Performance Benchmarks
The 7B model, trained on 2.5 trillion tokens using pretraining recipes based on the OpenLM framework, has a 2K context window and delivers 63.7% 5-shot accuracy on MMLU. This represents a 6.6 percentage point improvement compared to MAP-Neo, the previous state-of-the-art in the open-data language model category, while using 40% less compute for training. Its MMLU performance is comparable to leading open models like Mistral-7B-v0.3 (62.7%), Llama3 8B (66.2%), Google’s Gemma (64.3%), and Microsoft’s Phi-3 (69.9%).
Extended Training Results
The model’s performance on Core and Extended benchmarks improved further when the researchers extended its context length to 8K by performing an additional 100B of training using the Dataset Decomposition technique, though the MMLU result remained unchanged. “Our results highlight the importance of dataset design for training language models and offer a starting point for further research on data curation,” the researchers stated in a paper detailing their work on DataComp-LM.
Smaller Model Performance
Similarly, the smaller 1.4B version, trained jointly with Toyota Research Institute on 2.6 trillion tokens, also performs impressively across MMLU, Core, and Extended tests. In the 5-shot MMLU test, it scored 41.9%, significantly higher than other models in its category, including Hugging Face’s recently released SmolLM. The 1.7B version of SmolLM scored 39.97%, while Qwen-1.5B and Phi-1.5B scored 37.87% and 35.90%, respectively.

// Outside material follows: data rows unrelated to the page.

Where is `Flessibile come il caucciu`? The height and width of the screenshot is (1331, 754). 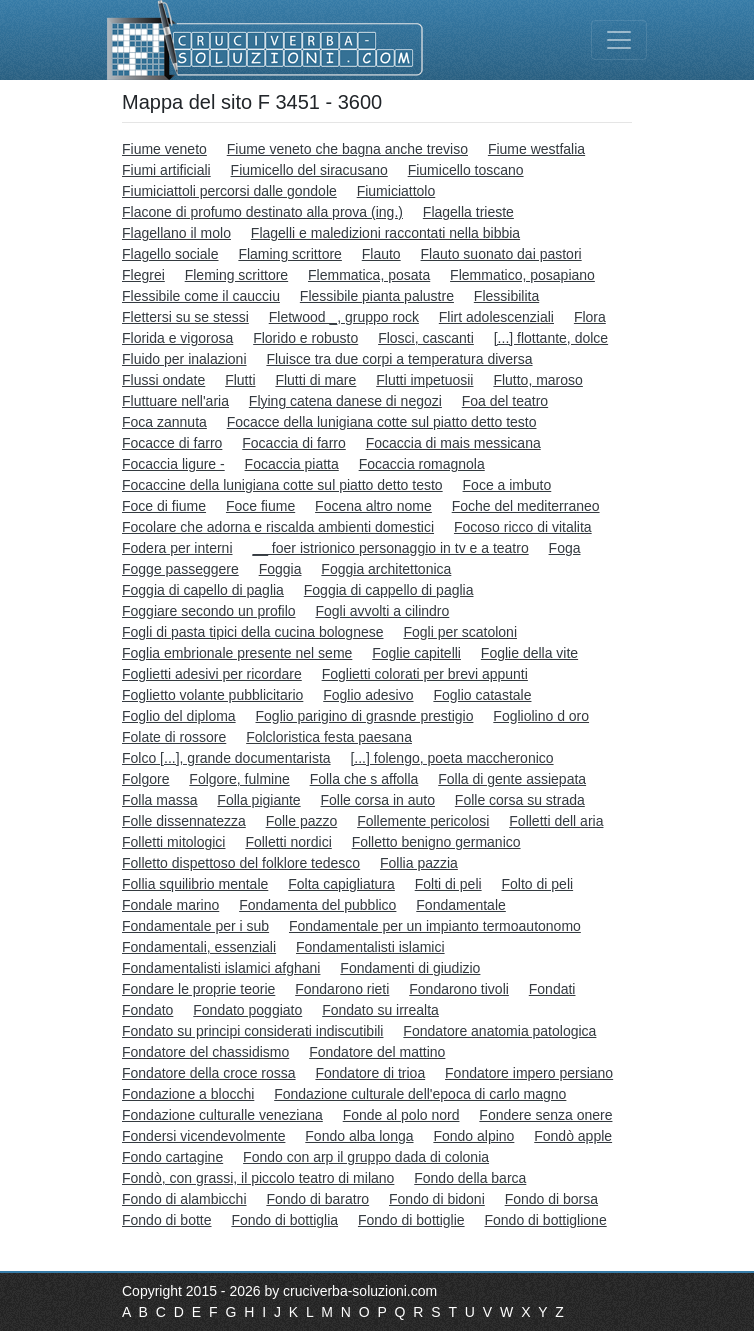 Flessibile come il caucciu is located at coordinates (201, 296).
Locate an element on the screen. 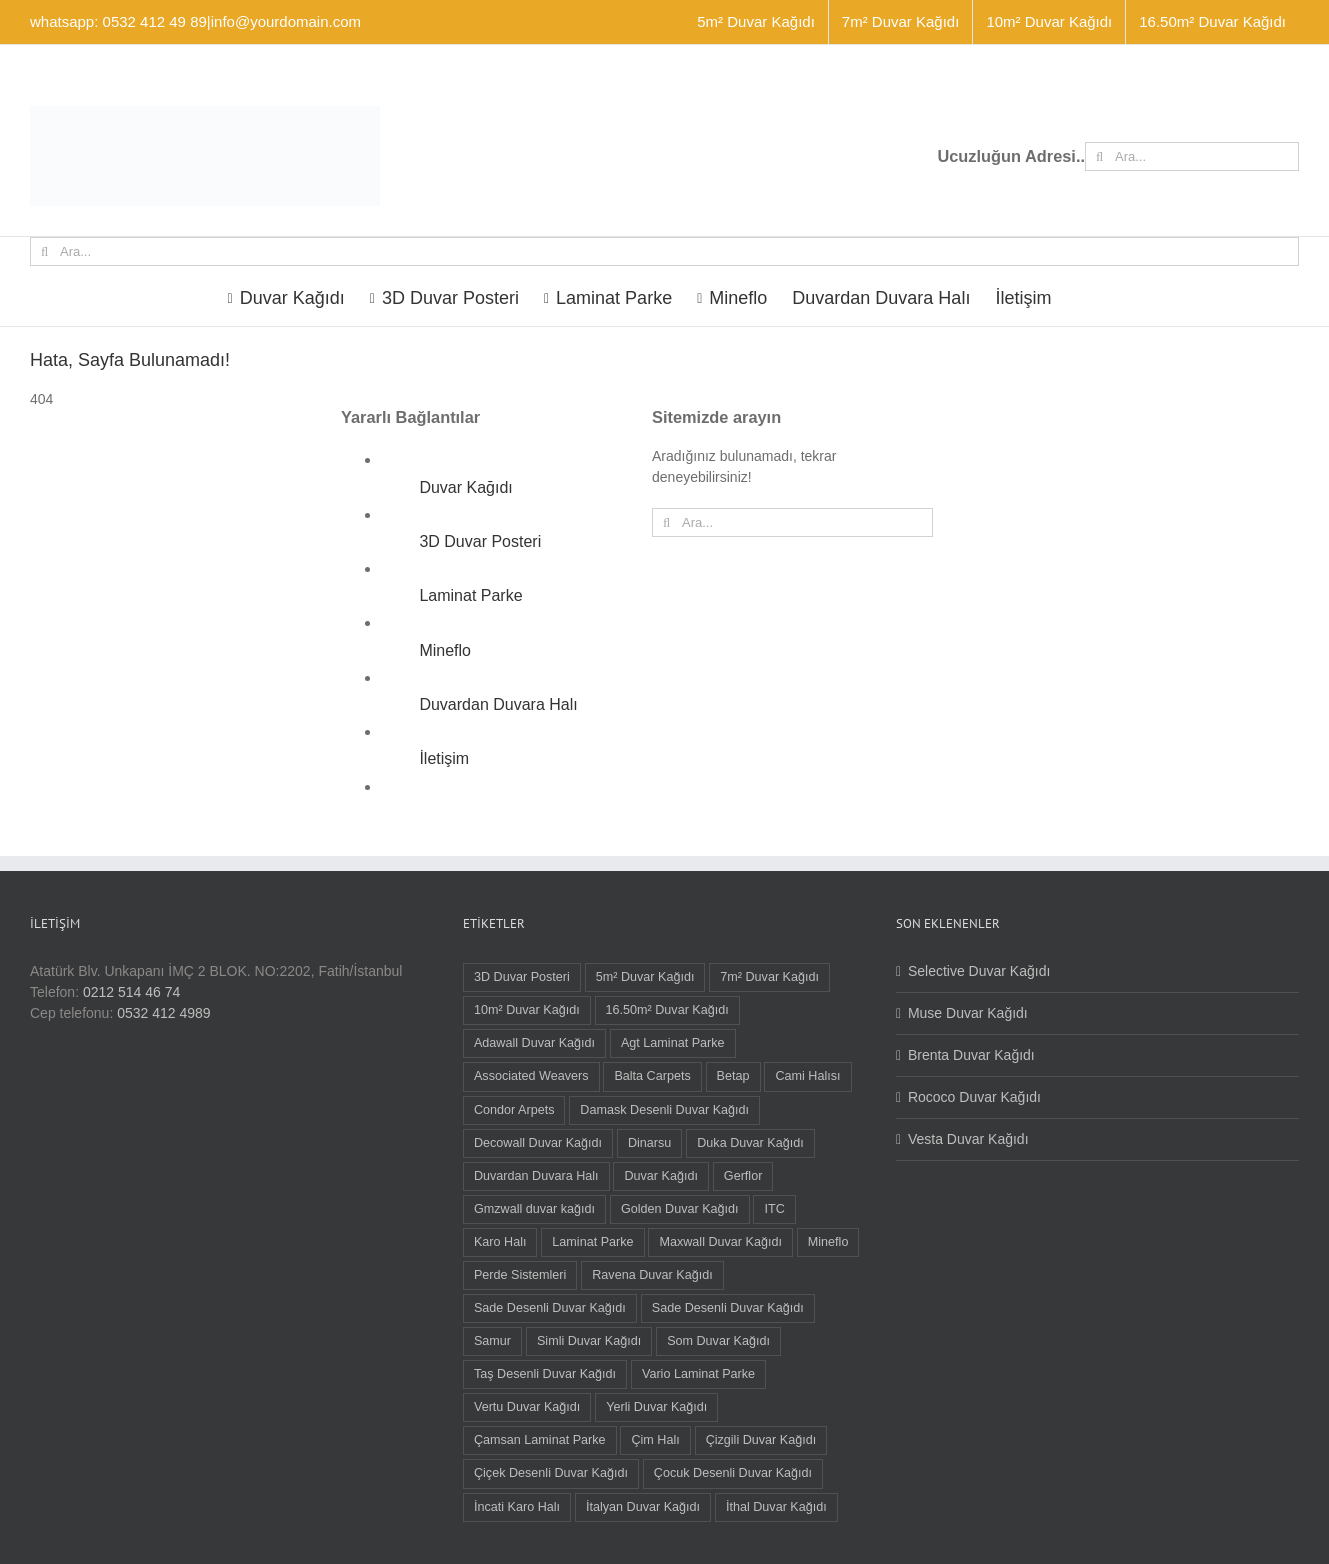 This screenshot has height=1564, width=1329. Duvardan Duvara Halı is located at coordinates (498, 704).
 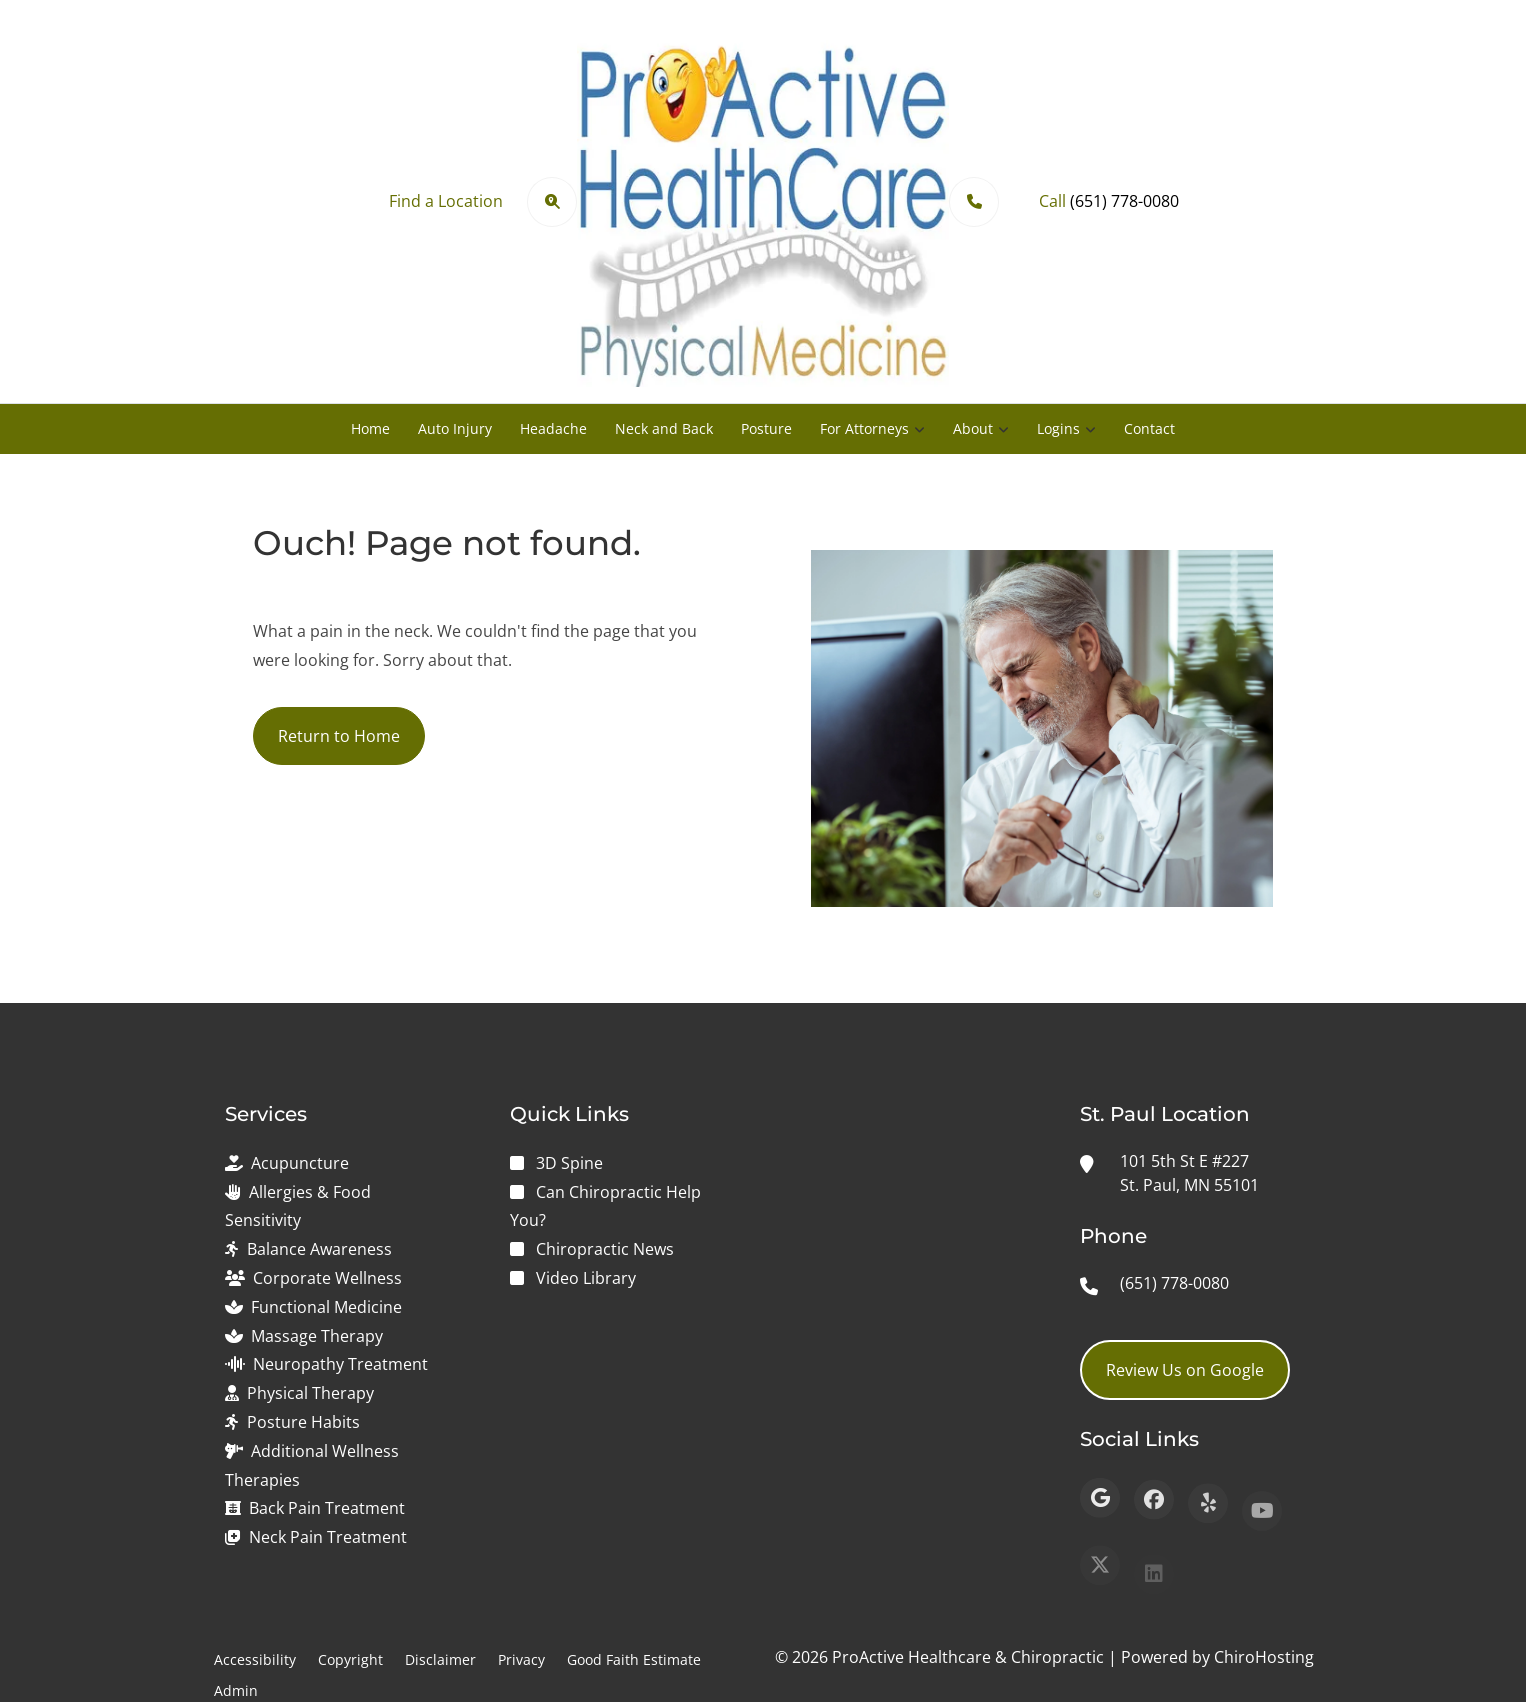 What do you see at coordinates (605, 1249) in the screenshot?
I see `Chiropractic News` at bounding box center [605, 1249].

Availability and Licensing
The larger model is available under Apple’s Sample Code License, while the smaller one is released under Apache 2.0, allowing for commercial use, distribution, and modification. An instruction-tuned version of the 7B parameter model is also available in the HF library. It's important to note that this is early research, focusing on data curation effectiveness. These models are not designed for Apple devices and may exhibit biases or produce harmful responses due to test training data.